I try to run a PGGAN using 1 GPU but I can see that Pytorch is not using GPU and the usage of the CPU is very high whereas Tensorflow has no problem to use my GPU.
I am using Cuda 10 and Pytorch 10 so I don’t think there is a version compatibility issue.
When I do “torch.cuda.is_available()” it tells me “True” and I can see that Pytorch is able to find my GPU.
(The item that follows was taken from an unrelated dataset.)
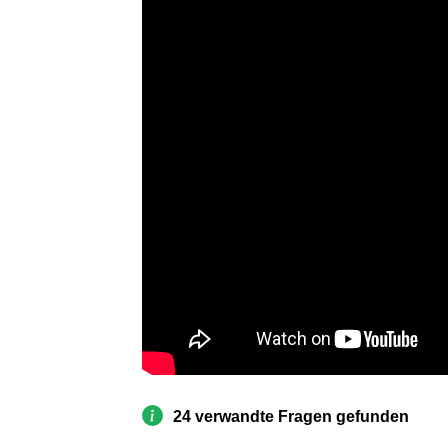
24 verwandte Fragen gefunden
Therefore, I am wondering is there is an issue with the code ? Here are the two parts where the problem might be but I am not able to find it :
In the general settings, I put 1 to say 1 GPU even if the ID of my GPU is 0 :
parser.add_argument('--n_gpu', type=int, default=1) # for Multi-GPU training.
And also here :
class trainer:
def __init__(self, config):
self.config = config
if torch.cuda.is_available():
self.use_cuda = True
torch.set_default_tensor_type('torch.cuda.FloatTensor')
else:
self.use_cuda = False
torch.set_default_tensor_type('torch.FloatTensor')
self.nz = config.nz
self.optimizer = config.optimizer
self.resl = 2 # we start from 2^2 = 4
self.lr = config.lr
self.eps_drift = config.eps_drift
self.smoothing = config.smoothing
self.max_resl = config.max_resl
self.trns_tick = config.trns_tick
self.stab_tick = config.stab_tick
self.TICK = config.TICK
self.globalIter = 0
self.globalTick = 0
self.kimgs = 0
self.stack = 0
self.epoch = 0
self.fadein = {'gen':None, 'dis':None}
self.complete = {'gen':0, 'dis':0}
self.phase = 'init'
self.flag_flush_gen = False
self.flag_flush_dis = False
self.flag_add_noise = self.config.flag_add_noise
self.flag_add_drift = self.config.flag_add_drift
# network and cirterion
self.G = net.Generator(config)
self.D = net.Discriminator(config)
print ('Generator structure: ')
print(self.G.model)
print ('Discriminator structure: ')
print(self.D.model)
self.mse = torch.nn.MSELoss()
if self.use_cuda:
self.mse = self.mse.cuda()
torch.cuda.manual_seed(config.random_seed)
if config.n_gpu==1:
self.G = torch.nn.DataParallel(self.G).cuda(device=0)
self.D = torch.nn.DataParallel(self.D).cuda(device=0)
else:
gpus = []
for i in range(config.n_gpu):
gpus.append(i)
self.G = torch.nn.DataParallel(self.G, device_ids=gpus).cuda()
self.D = torch.nn.DataParallel(self.D, device_ids=gpus).cuda()
Last information : I am doing all of that on Windows.
Thank you a lot for your help, I am trying to figure out what’s wrong since weeks without finding the right answer.